Signaling to alter its pledge to maintain the key rates near zero for a considerable period of time, the Federal Reserve on Wednesday strongly suggested that the US economy is moving in a right track, which is offering them a correct environment to raise interest rates by sometime next year.
The comments came during the closure ceremony of a two-day fed meeting that was called in a backdrop of solid growth in the domestic market, while troublesome situation overseas.
In a released statement, the US central bank said that it will adopt a patient approach while taking final call of hiking interest rates.
Addressing a press conference, Fed Chair Janet Yellen explained ‘patient approach’ as “at least a couple of meetings”.

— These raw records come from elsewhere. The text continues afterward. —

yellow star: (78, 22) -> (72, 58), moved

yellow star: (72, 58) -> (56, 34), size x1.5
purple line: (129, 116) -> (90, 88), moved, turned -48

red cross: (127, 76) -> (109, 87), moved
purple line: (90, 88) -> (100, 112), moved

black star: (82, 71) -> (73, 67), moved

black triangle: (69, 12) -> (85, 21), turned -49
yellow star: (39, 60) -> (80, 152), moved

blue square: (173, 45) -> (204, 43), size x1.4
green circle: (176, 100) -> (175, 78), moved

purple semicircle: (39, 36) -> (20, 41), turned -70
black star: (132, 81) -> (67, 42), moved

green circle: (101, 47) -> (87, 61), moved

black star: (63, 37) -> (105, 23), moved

This connotes that the Fed would not hike the key rates at least until April 2015. Meanwhile, the financial markets are expecting an initial rate hike in October.

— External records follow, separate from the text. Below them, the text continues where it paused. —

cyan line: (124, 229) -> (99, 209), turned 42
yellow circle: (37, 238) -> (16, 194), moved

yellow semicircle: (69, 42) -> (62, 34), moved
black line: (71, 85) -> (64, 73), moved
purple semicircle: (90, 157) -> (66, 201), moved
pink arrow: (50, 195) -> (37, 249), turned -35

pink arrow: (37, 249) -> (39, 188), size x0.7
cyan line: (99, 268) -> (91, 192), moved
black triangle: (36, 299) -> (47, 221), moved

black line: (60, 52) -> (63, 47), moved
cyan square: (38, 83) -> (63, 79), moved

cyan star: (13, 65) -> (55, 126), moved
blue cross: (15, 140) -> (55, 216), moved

“The statement should be interpreted that it is unlikely to begin the normalization process for at least the next couple of meetings. That does not point to any preset or predetermined time,” Yellen told mediapersons during the press meet.
During the meeting, the central bank also looked beyond the economic difficulties in Japan, Russia and the euro zone and also offered a mostly upbeat assessment for the prospects of the US economy.
“Based on its current assessment, the committee judges that it can be patient in beginning to normalize the stance of monetary policy,” Federal bank said.
As the economic growth outlook in the US remained stronger, the Fed policymakers suggested that they would adopt a slower approach for taking call on the pace of future rate hikes.